The FMA said it saw some inconsistency in how performance-based fees were disclosed in disclosure statements under the Securities Act, and how managers were calculating 0% PIR returns and fund charges.
It said it was particularly concerned about managers who used a performance-based fee without a high-water mark, or fees linked to inappropriate benchmarks.
“The FMC regulations require managers to provide an example of how fees apply to investors. Within the example, managers must disclose the effect of any applicable performance fee," it said.
The FMA said if there was no high-water mark, that should be clearly disclosed in PDS documents.
It also wants it clearly explained to investors what benchmark the performance fee is linked to.
“Some funds currently base their performance fee on a hurdle rate of return linked to a market index that does not fairly reflect the asset class and risks of the underlying investments. An example is equity-based funds that use a 90-day bank bill index as the hurdle rate of return. A fund could underperform against the appropriate market index but will still be paid a performance fee. “
The FMA said when an inappropriate index was used this should be made clear so investors could understand the implications of that.
It gives examples of the kind of disclosure wording that could be appropriate.
John Berry, of Pathfinder Asset Management, said he supported the FMA. “If you manage a equity fund and you use a cash benchmark, that needs to be spelt out really clearly for investors.”
He said it was not sufficient to leave it to the industry to come up with a solution to how that should be explained because it had already had a number of years in which it could have done that. "In my mind there is no issue if a manager chooses to structure a certain way but that has to be disclosed in a way that people can understand."
But David Ireland and Catriona Grover of Kensington Swan, made a submission saying it was incorrect for FMA to describe such benchmarks as “inappropriate”.
“This is a commercial matter, and should not form part of FMA’s regulatory guidance.

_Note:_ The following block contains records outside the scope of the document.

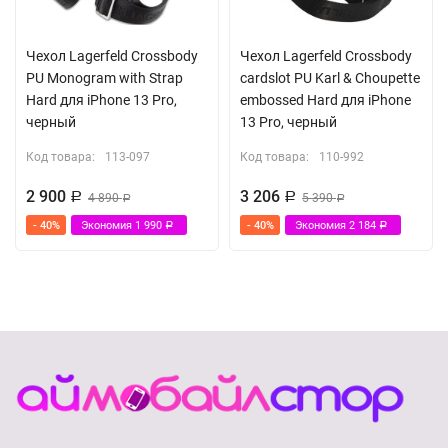
Чехол Lagerfeld Crossbody
Чехол Lagerfeld Crossbody
PU Monogram with Strap
cardslot PU Karl & Choupette
Hard для iPhone 13 Pro,
embossed Hard для iPhone
черный
13 Pro, черный
Код товара:
113-097
Код товара:
110-992
2 900
3 206
Р
4 890
Р
5 390
Р
Р
- 40%
Экономия
1 990
- 40%
Экономия
2 184
Р
Р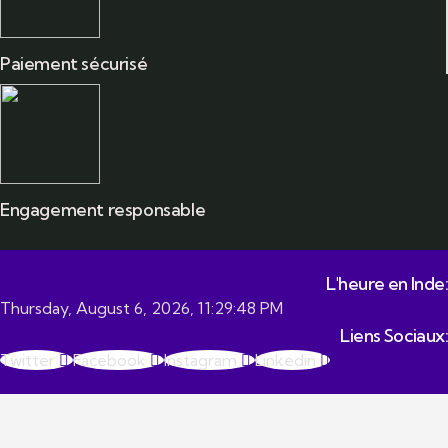
Paiement sécurisé
Engagement responsable
L'heure en Inde:
Thursday, August 6, 2026, 11:29:48 PM
Liens Sociaux:
Twitter
Facebook
Instagram
Linkedin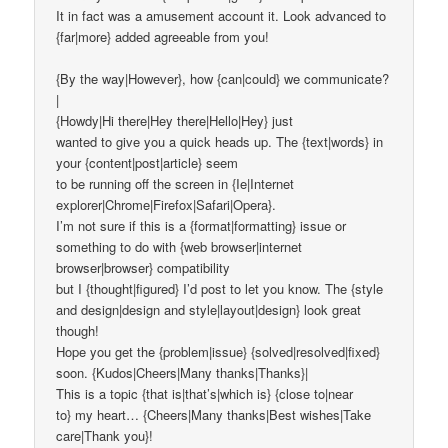
It in fact was a amusement account it. Look advanced to
{far|more} added agreeable from you!
{By the way|However}, how {can|could} we communicate?
|
{Howdy|Hi there|Hey there|Hello|Hey} just
wanted to give you a quick heads up. The {text|words} in
your {content|post|article} seem
to be running off the screen in {Ie|Internet
explorer|Chrome|Firefox|Safari|Opera}.
I’m not sure if this is a {format|formatting} issue or
something to do with {web browser|internet
browser|browser} compatibility
but I {thought|figured} I’d post to let you know. The {style
and design|design and style|layout|design} look great
though!
Hope you get the {problem|issue} {solved|resolved|fixed}
soon. {Kudos|Cheers|Many thanks|Thanks}|
This is a topic {that is|that’s|which is} {close to|near
to} my heart… {Cheers|Many thanks|Best wishes|Take
care|Thank you}!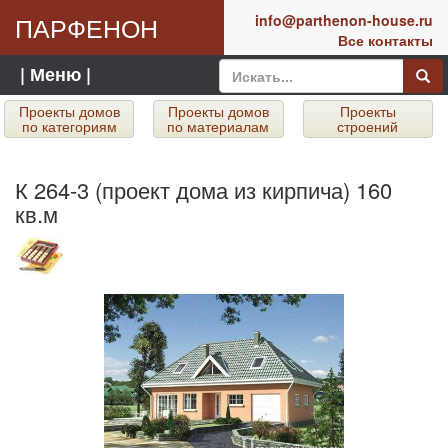
ПАРФЕНОН
info@parthenon-house.ru
Все контакты
| Меню |
Проекты домов
Проекты домов
Проекты
по категориям
по материалам
строений
К 264-3 (проект дома из кирпича) 160
кв.м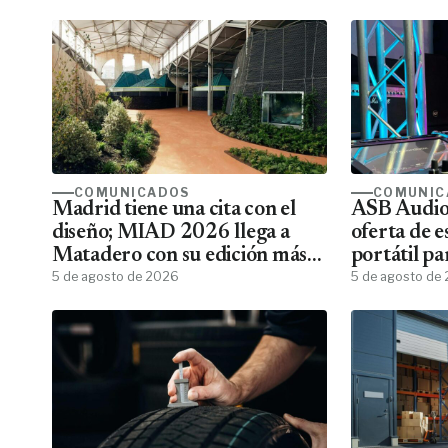
COMUNICADOS
COMUNIC
Madrid tiene una cita con el
ASB Audiov
diseño; MIAD 2026 llega a
oferta de e
Matadero con su edición más
portátil pa
ambiciosa
5 de agosto de 2026
5 de agosto de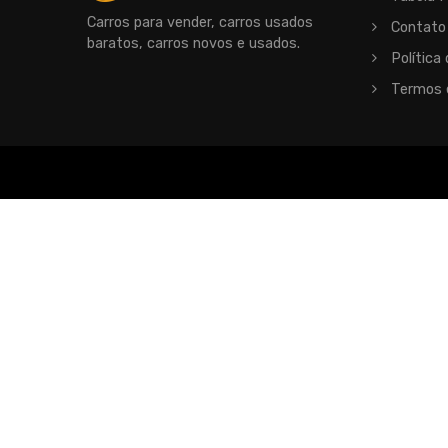
Carros para vender, carros usados
Contato
baratos, carros novos e usados.
Política 
Termos 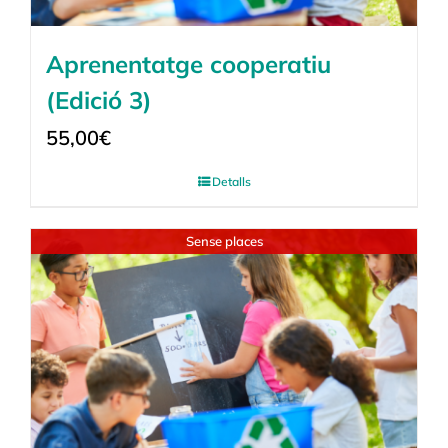
Aprenentatge cooperatiu
(Edició 3)
55,00
€
Detalls
Sense places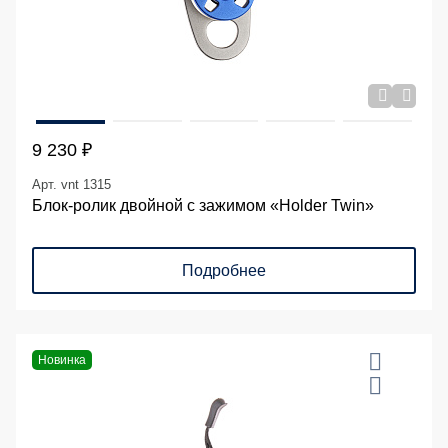
9 230 ₽
Арт. vnt 1315
Блок-ролик двойной с зажимом «Holder Twin»
Подробнее
Новинка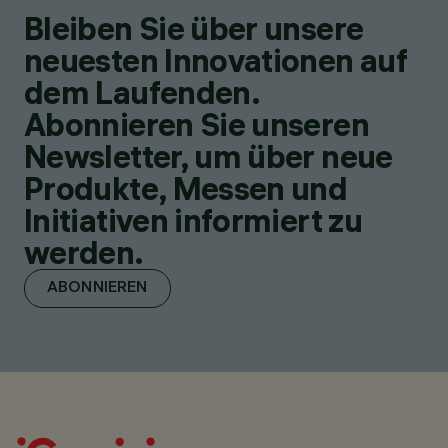
Bleiben Sie über unsere
neuesten Innovationen auf
dem Laufenden.
Abonnieren Sie unseren
Newsletter, um über neue
Produkte, Messen und
Initiativen informiert zu
werden.
ABONNIEREN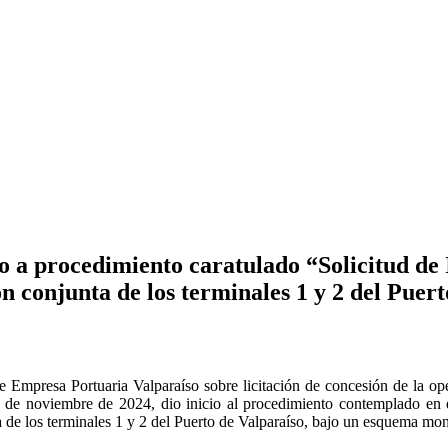
 a procedimiento caratulado “Solicitud de
ón conjunta de los terminales 1 y 2 del Puer
Empresa Portuaria Valparaíso sobre licitación de concesión de la oper
 de noviembre de 2024, dio inicio al procedimiento contemplado en e
nta de los terminales 1 y 2 del Puerto de Valparaíso, bajo un esquema mo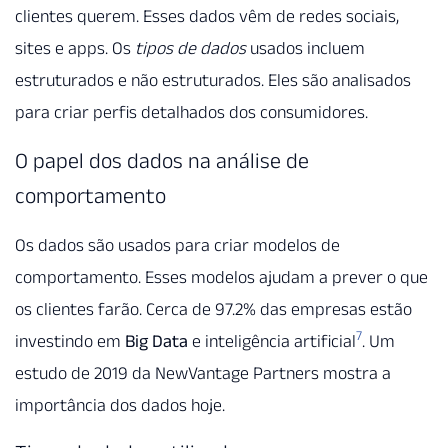
clientes querem. Esses dados vêm de redes sociais,
sites e apps. Os
tipos de dados
usados incluem
estruturados e não estruturados. Eles são analisados
para criar perfis detalhados dos consumidores.
O papel dos dados na análise de
comportamento
Os dados são usados para criar modelos de
comportamento. Esses modelos ajudam a prever o que
os clientes farão. Cerca de 97.2% das empresas estão
7
investindo em
Big Data
e inteligência artificial
. Um
estudo de 2019 da NewVantage Partners mostra a
importância dos dados hoje.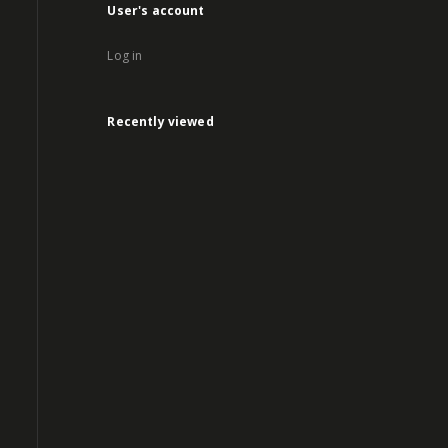
User's account
Log in
Recently viewed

Provided the hurdle rate is clearly identified, and where it differs from the appropriate market performance measure that distinction is clearly and effectively disclosed, that should be the end of the matter. Hurdle rates that must be surpassed before a performance fee is charged may differ from the relevant market index measure for a number of commercial or marketing-related reasons, many of which may be reasonable.”
Fund managers were also concerned by a direction they disclose the charges of all underlying funds, including unit trusts, super schemes, managed investment schemes, property funds and exchange-traded funds.
Andrew Bascand, of Harbour, said he had asked for clarification on how that would apply to listed and unlisted property trusts. “What’s the fee, how do I disclose that?”
Rebecca Thomas, of Mint, said it would be hard for managers to assess those costs for property trusts and they would not be expected to report on the costs of investing directly in any other listed company's shares.
But she said listed property trusts were different from other shares because they benefit from the PIE tax regime.
Berry said it would also be a problem if there was ever a listed private equity vehicle in New Zealand.